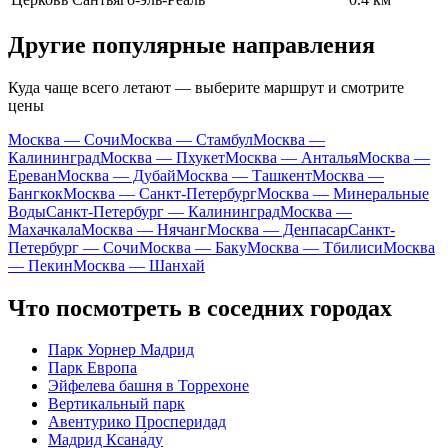
Другие популярные направления
Куда чаще всего летают — выберите маршрут и смотрите
цены
Москва — Сочи
Москва — Стамбул
Москва —
Калининград
Москва — Пхукет
Москва — Анталья
Москва —
Ереван
Москва — Дубай
Москва — Ташкент
Москва —
Бангкок
Москва — Санкт-Петербург
Москва — Минеральные
Воды
Санкт-Петербург — Калининград
Москва —
Махачкала
Москва — Нячанг
Москва — Денпасар
Санкт-
Петербург — Сочи
Москва — Баку
Москва — Тбилиси
Москва
— Пекин
Москва — Шанхай
Что посмотреть в соседних городах
Парк Уорнер Мадрид
Парк Европа
Эйфелева башня в Торрехоне
Вертикальный парк
Авентурико Просперидад
Мадрид Ксана́ду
____________________
PROBLEM TO SOLVE: Print each of the records above exactly as written, leaving no picture in the copy.

TASK RESPONSE:
Другие популярные направления
Куда чаще всего летают — выберите маршрут и смотрите
цены
Москва — Сочи
Москва — Стамбул
Москва —
Калининград
Москва — Пхукет
Москва — Анталья
Москва —
Ереван
Москва — Дубай
Москва — Ташкент
Москва —
Бангкок
Москва — Санкт-Петербург
Москва — Минеральные
Воды
Санкт-Петербург — Калининград
Москва —
Махачкала
Москва — Нячанг
Москва — Денпасар
Санкт-
Петербург — Сочи
Москва — Баку
Москва — Тбилиси
Москва
— Пекин
Москва — Шанхай
Что посмотреть в соседних городах
Парк Уорнер Мадрид
Парк Европа
Эйфелева башня в Торрехоне
Вертикальный парк
Авентурико Просперидад
Мадрид Ксана́ду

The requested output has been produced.